Nothing but the lines below from the first through the one with "University Achievements" should appear, printed exactly; please leave pictures out.

(AVAILABLE RECORDS Opens)

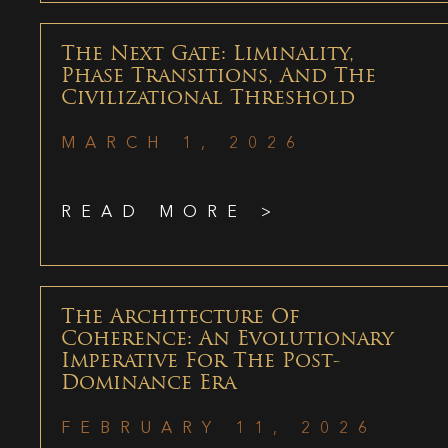
The Next Gate: Liminality,
Phase Transitions, And The
Civilizational Threshold
MARCH 1, 2026
READ MORE >
The Architecture Of
Coherence: An Evolutionary
Imperative For The Post-
Dominance Era
FEBRUARY 11, 2026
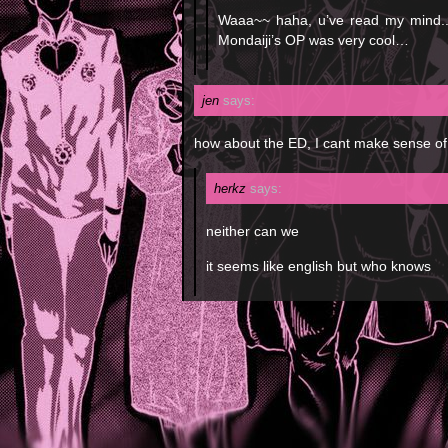
Waaa~~ haha, u’ve read my mind..
Mondaiji’s OP was very cool…
jen
says:
how about the ED, I cant make sense of 
herkz
says:
neither can we
it seems like english but who knows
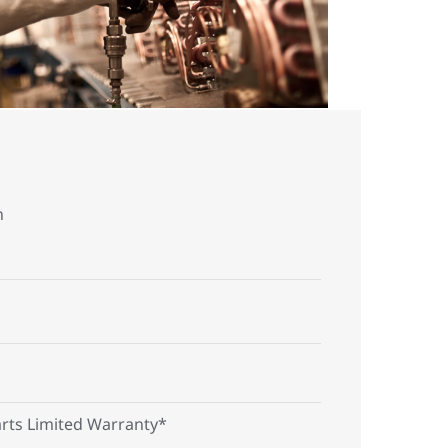
n
arts Limited Warranty*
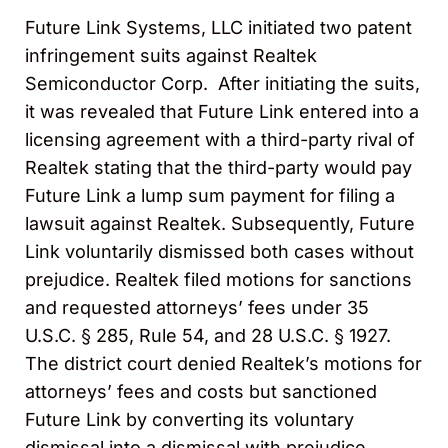
Future Link Systems, LLC initiated two patent
infringement suits against Realtek
Semiconductor Corp. After initiating the suits,
it was revealed that Future Link entered into a
licensing agreement with a third-party rival of
Realtek stating that the third-party would pay
Future Link a lump sum payment for filing a
lawsuit against Realtek. Subsequently, Future
Link voluntarily dismissed both cases without
prejudice. Realtek filed motions for sanctions
and requested attorneys’ fees under 35
U.S.C. § 285, Rule 54, and 28 U.S.C. § 1927.
The district court denied Realtek’s motions for
attorneys’ fees and costs but sanctioned
Future Link by converting its voluntary
dismissal into a dismissal with prejudice.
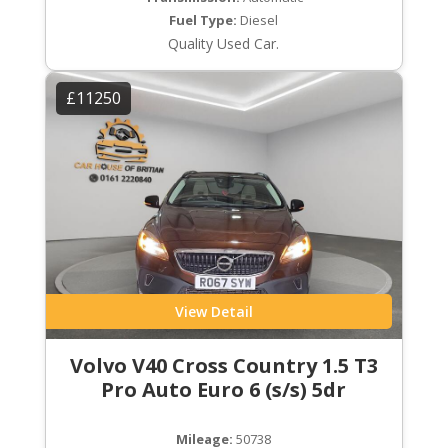
Fuel Type:
Diesel
Quality Used Car.
£11250
View Detail
Volvo V40 Cross Country 1.5 T3
Pro Auto Euro 6 (s/s) 5dr
Mileage:
50738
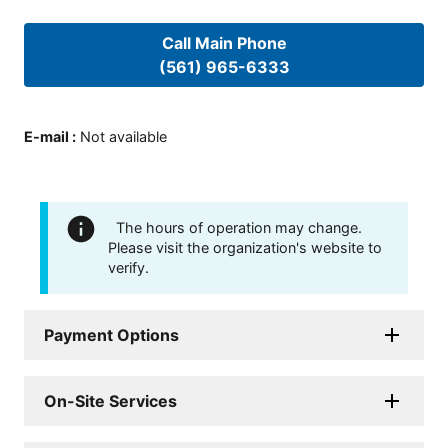
Call Main Phone
(561) 965-6333
E-mail
:
Not available
The hours of operation may change.
Please visit the organization's website to
verify.
Payment Options
On-Site Services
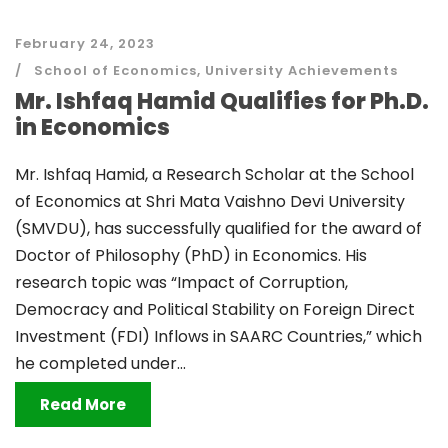
February 24, 2023
School of Economics
,
University Achievements
Mr. Ishfaq Hamid Qualifies for Ph.D.
in Economics
Mr. Ishfaq Hamid, a Research Scholar at the School
of Economics at Shri Mata Vaishno Devi University
(SMVDU), has successfully qualified for the award of
Doctor of Philosophy (PhD) in Economics. His
research topic was “Impact of Corruption,
Democracy and Political Stability on Foreign Direct
Investment (FDI) Inflows in SAARC Countries,” which
he completed under...
Read More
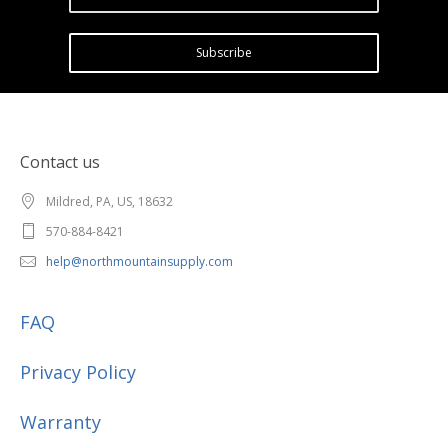
Subscribe
Contact us
Mildred, PA, US, 18632
570-884-8421
help@northmountainsupply.com
FAQ
Privacy Policy
Warranty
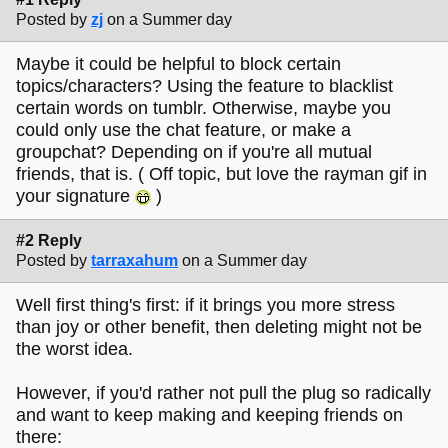
Posted by
zj
on a Summer day
Maybe it could be helpful to block certain
topics/characters? Using the feature to blacklist
certain words on tumblr. Otherwise, maybe you
could only use the chat feature, or make a
groupchat? Depending on if you're all mutual
friends, that is. ( Off topic, but love the rayman gif in
your signature
)
#2 Reply
Posted by
tarraxahum
on a Summer day
Well first thing's first: if it brings you more stress
than joy or other benefit, then deleting might not be
the worst idea.
However, if you'd rather not pull the plug so radically
and want to keep making and keeping friends on
there:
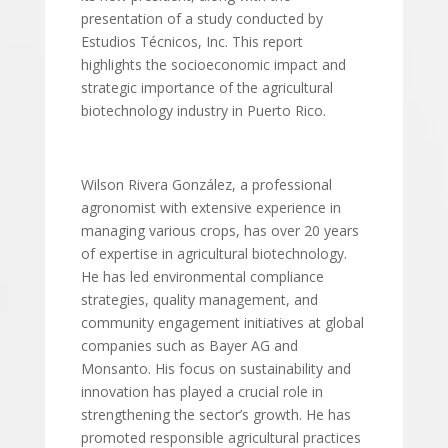
presentation of a study conducted by
Estudios Técnicos, Inc. This report
highlights the socioeconomic impact and
strategic importance of the agricultural
biotechnology industry in Puerto Rico.
Wilson Rivera González, a professional
agronomist with extensive experience in
managing various crops, has over 20 years
of expertise in agricultural biotechnology.
He has led environmental compliance
strategies, quality management, and
community engagement initiatives at global
companies such as Bayer AG and
Monsanto. His focus on sustainability and
innovation has played a crucial role in
strengthening the sector’s growth. He has
promoted responsible agricultural practices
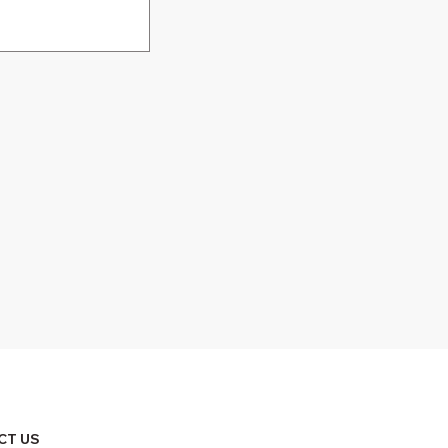
CT US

(AVAILABLE RECORDS Closes)

### YOUR RESPONSE:
The Next Gate: Liminality,
Phase Transitions, And The
Civilizational Threshold
MARCH 1, 2026
READ MORE >
The Architecture Of
Coherence: An Evolutionary
Imperative For The Post-
Dominance Era
FEBRUARY 11, 2026
Waaa~~ haha, u’ve read my mind..
Mondaiji’s OP was very cool…
jen
says:
how about the ED, I cant make sense of 
herkz
says:
neither can we
it seems like english but who knows
n
arts Limited Warranty*
Future Link Systems, LLC initiated two patent
infringement suits against Realtek
Semiconductor Corp. After initiating the suits,
it was revealed that Future Link entered into a
licensing agreement with a third-party rival of
Realtek stating that the third-party would pay
Future Link a lump sum payment for filing a
lawsuit against Realtek. Subsequently, Future
Link voluntarily dismissed both cases without
prejudice. Realtek filed motions for sanctions
and requested attorneys’ fees under 35
U.S.C. § 285, Rule 54, and 28 U.S.C. § 1927.
The district court denied Realtek’s motions for
attorneys’ fees and costs but sanctioned
Future Link by converting its voluntary
dismissal into a dismissal with prejudice.
Fuel Type:
Diesel
Quality Used Car.
£11250
View Detail
Volvo V40 Cross Country 1.5 T3
Pro Auto Euro 6 (s/s) 5dr
Mileage:
50738
Call Main Phone
(561) 965-6333
E-mail
:
Not available
The hours of operation may change.
Please visit the organization's website to
verify.
Payment Options
On-Site Services
February 24, 2023
School of Economics
,
University Achievements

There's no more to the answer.